Una carriera che comincia a teatro, poi un lungo periodo tra tv (“Il bello delle donne”, “Orgoglio”) e cinema (“Fortapàsc” di Marco Risi, “Mine vaganti” di Özpetek) e ora uno dopo l’altro “Amleto”, “Medea”, “Enrico V”: basta schermi?
«Ho appena lavorato nella mega-produzione dei Medici, ho fatto televisione per 15 anni, ma sento che è un discorso che si sta esaurendo. La fiction, sempre di più, strizza l’occhio all’intrattenimento. E io, ora, ho di nuovo bisogno di confrontarmi con altro. Il lavoro nelle serie è stato comunque utilissimo, anche per costruirmi il serbatoio di pubblico che mi segue a teatro. La tv mi ha creato un nome “vendibile” che mi consente di fare “Amleto” o Pirandello. Fu Patroni Griffi a consigliarmi questo percorso».

Una produzione come quella dei “Medici” spalanca le porte di un mercato straniero?
«Mi era già capitato, con “San Pietro” e “Giovanni Paolo II” di trovarmi in un ambiente internazionale. Esperienze fondamentali perché ti confronti con strutture e professionalità solide. E senti che il tuo lavoro ha un senso. Ma il linea di massima per un attore italiano lavorare fuori è piuttosto complicato».

Alle attrici si domanda sempre: la bellezza aiuta? Lei, attore, come risponde?
«Prima di fare tv ero uno come tanti. Poi, sono diventato un bel ragazzo. La bellezza certo che conta. E io ci tengo. Nel senso che mi fa piacere poter essere un Amleto credibile».

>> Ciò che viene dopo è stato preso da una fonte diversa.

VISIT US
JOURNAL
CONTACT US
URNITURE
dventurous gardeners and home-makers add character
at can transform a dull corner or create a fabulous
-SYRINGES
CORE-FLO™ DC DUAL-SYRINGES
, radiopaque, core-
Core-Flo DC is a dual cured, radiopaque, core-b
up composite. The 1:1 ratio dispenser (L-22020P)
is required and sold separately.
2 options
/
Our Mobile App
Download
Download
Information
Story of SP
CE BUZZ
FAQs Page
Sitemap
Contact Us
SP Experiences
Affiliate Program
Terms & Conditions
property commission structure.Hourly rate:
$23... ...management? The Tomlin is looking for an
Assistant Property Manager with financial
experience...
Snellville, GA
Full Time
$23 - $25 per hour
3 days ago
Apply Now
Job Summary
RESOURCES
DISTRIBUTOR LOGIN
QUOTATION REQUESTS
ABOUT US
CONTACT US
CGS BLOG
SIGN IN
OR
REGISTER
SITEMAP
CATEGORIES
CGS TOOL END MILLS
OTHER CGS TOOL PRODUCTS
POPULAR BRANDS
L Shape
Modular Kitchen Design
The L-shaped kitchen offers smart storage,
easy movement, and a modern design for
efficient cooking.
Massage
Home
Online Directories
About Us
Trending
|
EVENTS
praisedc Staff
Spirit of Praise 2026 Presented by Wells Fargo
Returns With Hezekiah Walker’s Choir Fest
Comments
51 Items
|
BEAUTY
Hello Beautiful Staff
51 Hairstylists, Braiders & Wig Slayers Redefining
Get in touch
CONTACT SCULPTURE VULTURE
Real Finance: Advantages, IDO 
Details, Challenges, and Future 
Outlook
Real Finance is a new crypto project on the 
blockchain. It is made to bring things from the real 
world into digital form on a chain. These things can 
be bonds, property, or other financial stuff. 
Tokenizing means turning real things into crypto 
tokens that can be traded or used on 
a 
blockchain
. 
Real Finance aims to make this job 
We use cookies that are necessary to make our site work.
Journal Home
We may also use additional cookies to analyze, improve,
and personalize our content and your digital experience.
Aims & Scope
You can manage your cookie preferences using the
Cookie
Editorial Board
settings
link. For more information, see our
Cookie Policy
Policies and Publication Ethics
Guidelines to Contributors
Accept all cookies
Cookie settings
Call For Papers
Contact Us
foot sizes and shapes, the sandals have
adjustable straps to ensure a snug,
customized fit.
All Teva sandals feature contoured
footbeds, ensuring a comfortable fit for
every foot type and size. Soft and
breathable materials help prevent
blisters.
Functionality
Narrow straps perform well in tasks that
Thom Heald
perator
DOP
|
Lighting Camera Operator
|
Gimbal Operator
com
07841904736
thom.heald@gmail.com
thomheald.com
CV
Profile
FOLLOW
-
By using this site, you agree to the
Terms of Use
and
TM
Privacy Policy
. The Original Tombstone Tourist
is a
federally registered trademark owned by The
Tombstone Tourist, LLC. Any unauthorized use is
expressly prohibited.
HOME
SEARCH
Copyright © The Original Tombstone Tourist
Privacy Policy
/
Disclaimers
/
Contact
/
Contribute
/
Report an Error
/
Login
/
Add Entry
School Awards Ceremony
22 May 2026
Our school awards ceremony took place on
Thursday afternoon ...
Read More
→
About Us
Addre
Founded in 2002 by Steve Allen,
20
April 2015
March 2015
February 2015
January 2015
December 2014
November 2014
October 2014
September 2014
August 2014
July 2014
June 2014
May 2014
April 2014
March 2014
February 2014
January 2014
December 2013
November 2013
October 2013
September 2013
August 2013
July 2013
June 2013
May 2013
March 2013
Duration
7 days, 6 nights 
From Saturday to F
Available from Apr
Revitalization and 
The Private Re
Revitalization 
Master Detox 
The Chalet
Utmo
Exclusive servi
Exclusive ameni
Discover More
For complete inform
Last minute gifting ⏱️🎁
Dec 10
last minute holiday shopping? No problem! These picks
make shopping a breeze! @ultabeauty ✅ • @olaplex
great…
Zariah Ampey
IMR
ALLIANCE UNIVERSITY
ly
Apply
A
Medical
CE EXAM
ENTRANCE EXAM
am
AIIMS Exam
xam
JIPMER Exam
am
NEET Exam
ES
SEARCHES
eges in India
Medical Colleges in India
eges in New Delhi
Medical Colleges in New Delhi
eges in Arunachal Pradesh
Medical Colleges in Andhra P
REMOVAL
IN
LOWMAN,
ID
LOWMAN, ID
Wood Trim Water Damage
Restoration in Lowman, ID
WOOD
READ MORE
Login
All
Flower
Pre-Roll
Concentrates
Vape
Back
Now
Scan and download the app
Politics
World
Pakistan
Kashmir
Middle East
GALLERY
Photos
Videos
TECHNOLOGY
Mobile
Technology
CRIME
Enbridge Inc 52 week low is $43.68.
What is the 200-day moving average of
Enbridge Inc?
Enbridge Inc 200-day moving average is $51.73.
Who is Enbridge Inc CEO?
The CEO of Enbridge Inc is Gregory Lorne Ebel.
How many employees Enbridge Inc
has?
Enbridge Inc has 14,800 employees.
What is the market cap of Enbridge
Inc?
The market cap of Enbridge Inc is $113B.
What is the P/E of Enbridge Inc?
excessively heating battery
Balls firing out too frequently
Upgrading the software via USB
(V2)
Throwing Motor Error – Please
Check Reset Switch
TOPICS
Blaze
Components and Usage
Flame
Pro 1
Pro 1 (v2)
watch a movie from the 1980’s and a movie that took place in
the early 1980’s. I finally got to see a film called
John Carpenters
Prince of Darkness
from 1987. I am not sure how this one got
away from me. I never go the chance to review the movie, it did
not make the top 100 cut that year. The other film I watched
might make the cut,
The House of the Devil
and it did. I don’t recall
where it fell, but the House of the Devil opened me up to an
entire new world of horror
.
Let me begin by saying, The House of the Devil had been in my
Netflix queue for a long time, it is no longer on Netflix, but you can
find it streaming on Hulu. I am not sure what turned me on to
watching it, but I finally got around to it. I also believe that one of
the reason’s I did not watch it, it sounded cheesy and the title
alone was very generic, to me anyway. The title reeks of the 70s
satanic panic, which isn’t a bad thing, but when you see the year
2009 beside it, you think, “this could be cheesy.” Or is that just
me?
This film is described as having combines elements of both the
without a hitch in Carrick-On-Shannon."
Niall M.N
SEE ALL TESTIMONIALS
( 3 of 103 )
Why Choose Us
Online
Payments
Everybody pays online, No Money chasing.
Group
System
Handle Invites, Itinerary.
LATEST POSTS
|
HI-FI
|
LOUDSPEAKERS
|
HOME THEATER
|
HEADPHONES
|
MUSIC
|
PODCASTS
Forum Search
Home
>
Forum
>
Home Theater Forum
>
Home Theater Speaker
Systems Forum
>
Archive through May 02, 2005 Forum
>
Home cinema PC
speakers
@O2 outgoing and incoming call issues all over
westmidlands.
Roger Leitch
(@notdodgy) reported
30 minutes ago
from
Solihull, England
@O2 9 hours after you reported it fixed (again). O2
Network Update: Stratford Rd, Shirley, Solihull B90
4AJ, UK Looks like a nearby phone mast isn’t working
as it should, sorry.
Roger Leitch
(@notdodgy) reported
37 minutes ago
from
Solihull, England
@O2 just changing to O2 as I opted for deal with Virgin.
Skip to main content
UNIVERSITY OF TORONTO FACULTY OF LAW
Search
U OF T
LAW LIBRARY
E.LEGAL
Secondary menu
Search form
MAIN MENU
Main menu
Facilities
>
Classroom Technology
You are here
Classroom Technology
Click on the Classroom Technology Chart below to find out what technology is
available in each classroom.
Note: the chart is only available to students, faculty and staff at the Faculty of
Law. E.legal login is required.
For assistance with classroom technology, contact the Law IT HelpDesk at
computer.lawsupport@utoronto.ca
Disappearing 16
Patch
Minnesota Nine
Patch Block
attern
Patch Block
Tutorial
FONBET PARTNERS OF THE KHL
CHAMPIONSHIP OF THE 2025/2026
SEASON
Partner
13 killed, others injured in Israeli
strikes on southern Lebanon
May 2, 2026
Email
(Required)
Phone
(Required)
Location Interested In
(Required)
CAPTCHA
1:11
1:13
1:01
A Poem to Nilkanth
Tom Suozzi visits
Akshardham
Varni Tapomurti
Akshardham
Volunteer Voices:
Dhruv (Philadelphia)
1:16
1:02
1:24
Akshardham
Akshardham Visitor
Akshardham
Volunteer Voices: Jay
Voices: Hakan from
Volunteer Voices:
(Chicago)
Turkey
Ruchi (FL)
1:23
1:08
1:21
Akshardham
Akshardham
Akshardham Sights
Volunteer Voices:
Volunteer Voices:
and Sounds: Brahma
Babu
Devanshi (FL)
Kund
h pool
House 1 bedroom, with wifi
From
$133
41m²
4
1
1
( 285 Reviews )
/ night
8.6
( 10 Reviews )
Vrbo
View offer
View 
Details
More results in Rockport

Il teatro classico è la sua passione.
«Sono attratto dai testi primari. Quelli da cui nascono le variazioni sul tema. Una ricerca sugli archetipi della scrittura, riproposti dai testi cardine. In un momento di contaminazione, mi piace confrontarmi con espressioni diverse dal parlato quotidiano».

E la drammaturgia contemporanea?
«In Italia siamo indietro. Quei pochi autori che ce la fanno sono eroi. La politica non prende in considerazione il teatro. Non investe in cultura».

A proposito di nuova drammaturgia, Mattia Torre ha scritto un pezzo sulla famiglia che è diventato virale. Lei che ha due figli che cosa ne pensa?
«Torre è un grande. Sui figli, posso aggiungere, che mi suscitano una tenerezza che non so descrivere».

Progetti.
«Shakespeare. Perché è uno dei motivi per cui faccio questo lavoro. E cinema. Vorrei farne di più».

Teatro Quirino, via delle Vergini 7.